Escalada gradual: empiezas moviéndote despacio, círculos lentos, sintiendo cada vena pulsar dentro de ti cuando lo encajas. El estiramiento es perfecto, sin roces extraños, solo plenitud pura. Hueles su sudor masculino, mezclado con tu esencia floral. Tus uñas se clavan en su pecho, dejando marcas rojas. Plap plap plap, el choque de carne contra carne, más rápido. Él te agarra las nalgas, dedos hundiéndose en la carne firme, sin vello que estorbe. "¡Más duro, pendejo! ¡Dame todo!" Le exiges, voz quebrada. Él embiste desde abajo, caderas chocando, el colchón gimiendo en protesta.
Interno: dudas fugaces, ¿y si esto cambia todo? ¿Y si la suavidad nos hace adictos? Pero el placer las borra. Cambian posiciones: él atrás, cucharita, su pecho peludo contra tu espalda lampiña. Entra profundo, el ángulo rozando tu punto G con cada estocada. Sientes su aliento caliente en tu nuca, "Te amo así, toda mía". Tú respondes arqueándote, mano entre piernas frotando el clítoris expuesto, hiper-sensible por el laser. El orgasmo se arma como tormenta: pulsos eléctricos subiendo por tu espina, visión borrosa, grito ronco escapando tu garganta. ¡Sí, carajo, sí!
Él no para, prolongando tu clímax con embestidas expertas. Olor a sexo puro, almizcle y sudor, impregnando las sábanas. Finalmente, se tensa, verga hinchándose, y explota dentro, chorros calientes llenándote. Gime tu nombre, cuerpo temblando contra el tuyo. Se quedan así, pegados, respiraciones jadeantes sincronizándose.

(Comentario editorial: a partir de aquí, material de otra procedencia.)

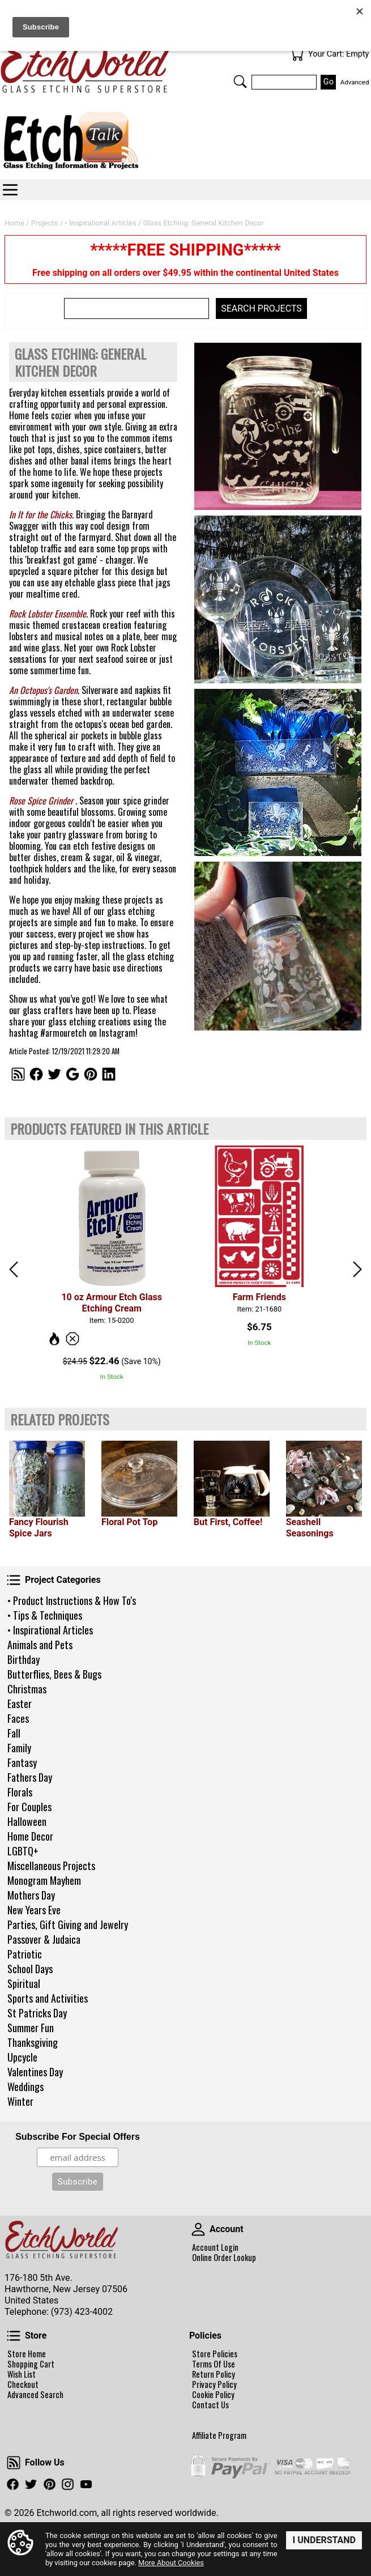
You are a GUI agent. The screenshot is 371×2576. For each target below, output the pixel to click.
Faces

El afterglow es dulce: él besa tu hombro, dedos trazando la piel impecable. "Esa depiladora laser Tria es mágica, amor. Hazme el favor de usarla siempre", bromea.
Tú ríes, volteando para mirarlo.
Esto no es solo sexo, es conexión. La suavidad amplificó todo: tacto, confianza, deseo crudo.Se duchan juntos después, agua tibia cascando sobre cuerpos exhaustos. Huelen a jabón y satisfacción. Salen a cenar tacos al pastor en la esquina, manos entrelazadas, secretitos brillando en sus ojos. La noche termina con promesas de más sesiones, más exploraciones. La depiladora laser Tria no es solo un gadget; es el catalizador de un fuego que arde más intenso que nunca.